Honour song for the dead: Mi’kma’ki mourns as death toll rises in shooting spree’s aftermath

Angel Moore and Brett Forester
APTN News

Cpl. De-Anne Sack woke up on Sunday and found herself in a nightmare.

The Mi’kmaw RCMP officer felt helpless and speechless upon learning “the tragic news” that a fellow officer was one of at least 19 people dead after a gunman’s rampage shook 16 different locations across northern and central parts of Nova Scotia.

“We’re in a time of crisis and we’re in this pandemic and then this happens. I don’t even have the words. I felt lost, I felt empty, I felt numb,” she said.

Sack, a member of Sipekne’katik First Nation, was “a sister and a colleague” of Cst. Heidi Stevenson, a 23-year RCMP veteran who was killed while responding to the shooting.

“She really embraced our communities, and as a female member she brought those attributes of kindness, compassion, caring and sincere interest in our communities,” Sack said of her colleague’s work in local Mi’kmaw communities.

“As the day progressed and the tragedies continued to unfold it was like a bad nightmare that I couldn’t wake up from. And you look at the totality of the loss of so many lives in Mi’kma’ki (Nova Scotia) – it was so overwhelming. I had lump in my throat all day and a pit in my stomach.”

Speaking with APTN News from her home in Truro, which is 44 kilometres east of Portapique where the rampage began, Sack said she decided to pay respects to the dead with a traditional Mi’kmaw honour song.

So she called the drum-keeper for the local Eastern Eagle singers and soon they all gathered in ceremony outside the local RCMP detachment in Sipekne’katik.

“I just had a vision: we had to go pay tribute to the members and we just rallied up at the Indian Brook detachment and we gave thanks to them and the members that are out there working and the comrade that’s in spirit world, making her journey to spirit world.”

Another community member stopped to film the gathering. Sack didn’t know the video, which went viral on social media with close to 800 shares and 21,000 views, was being broadcast live.

“Everybody in Mi’kma’ki, which is Nova Scotia, is affected by what took place yesterday. Everyone. It rattled everybody to the core, especially our members who are out there working and are still working hard at it to piece things together.”

“What came to mind was to honour the people that had passed and crossed into spirit world as a result of the tragic events, but also to honour and recognize and pay tribute to the members that are out there working in our communities, and they truly go above and beyond, and to the people in all the other communities that suffered losses and to help them with their grief in some small role.”

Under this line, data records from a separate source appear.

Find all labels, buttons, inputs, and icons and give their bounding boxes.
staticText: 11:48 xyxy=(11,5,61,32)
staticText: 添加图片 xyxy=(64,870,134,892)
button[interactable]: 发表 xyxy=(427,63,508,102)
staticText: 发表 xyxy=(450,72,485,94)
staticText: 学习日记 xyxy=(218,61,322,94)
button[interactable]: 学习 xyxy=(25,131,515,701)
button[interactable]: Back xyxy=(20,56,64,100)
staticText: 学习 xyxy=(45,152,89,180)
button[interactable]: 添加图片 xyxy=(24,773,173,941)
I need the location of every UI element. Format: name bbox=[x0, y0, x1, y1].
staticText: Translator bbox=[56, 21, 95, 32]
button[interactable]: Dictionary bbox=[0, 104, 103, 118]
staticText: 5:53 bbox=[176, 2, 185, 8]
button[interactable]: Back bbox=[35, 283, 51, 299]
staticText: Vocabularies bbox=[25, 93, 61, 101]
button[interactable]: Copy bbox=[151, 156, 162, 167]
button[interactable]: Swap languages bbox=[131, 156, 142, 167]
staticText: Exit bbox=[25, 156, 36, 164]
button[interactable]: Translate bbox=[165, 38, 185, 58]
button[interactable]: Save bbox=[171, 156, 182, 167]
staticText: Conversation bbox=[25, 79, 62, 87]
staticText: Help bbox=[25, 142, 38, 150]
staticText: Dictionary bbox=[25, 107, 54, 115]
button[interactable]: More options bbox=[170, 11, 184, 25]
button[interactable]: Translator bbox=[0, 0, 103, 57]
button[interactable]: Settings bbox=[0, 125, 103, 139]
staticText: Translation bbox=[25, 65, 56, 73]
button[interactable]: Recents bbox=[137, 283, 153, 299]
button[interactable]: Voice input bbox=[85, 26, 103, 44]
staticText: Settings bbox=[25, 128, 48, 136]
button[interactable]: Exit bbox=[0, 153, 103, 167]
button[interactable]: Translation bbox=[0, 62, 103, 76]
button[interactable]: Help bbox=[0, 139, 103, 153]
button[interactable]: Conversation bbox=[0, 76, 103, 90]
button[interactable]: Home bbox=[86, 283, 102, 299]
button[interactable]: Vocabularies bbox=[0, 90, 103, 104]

(Police released this picture of the gunman’s “mock police car,” differentiated only by the circled number, which they said helped him avoid detection. Photo: RCMP in Nova Scotia)

RCMP explained at a press conference on Monday that the current death toll of 19, which includes the gunman, is expected to rise as the investigation proceeds.

Police are confident they have identified all 16 crime scenes currently under investigation, Chief Supt. Chris Leather explained.

“However, we’ve been unable to fully examine the crime scenes because, for instance, we have had five structure fires, most of those being residences, and we believe there may be victims still within the remains of those homes which burnt to the ground. So that part of the investigation is still very much ongoing,” he said.

Leather said the gunman, who has been identified as 51-year-old Gabriel Wortman, avoided early detection because he impersonated a police officer. The subject drove a “mock police car” nearly identical to a real police vehicle and wore either actual police uniforms or “very good facsimiles.”

Details continue to emerge about the 18 people who police have confirmed were killed.

These include “a nurse, a teacher, correction officers, a serving police officer, parents, neighbours and friends,” Minister of Public Safety Bill Blair said in Ottawa.

“The full scope of this tragedy and the 18 innocent lives that were lost will be remembered throughout Canada’s history.”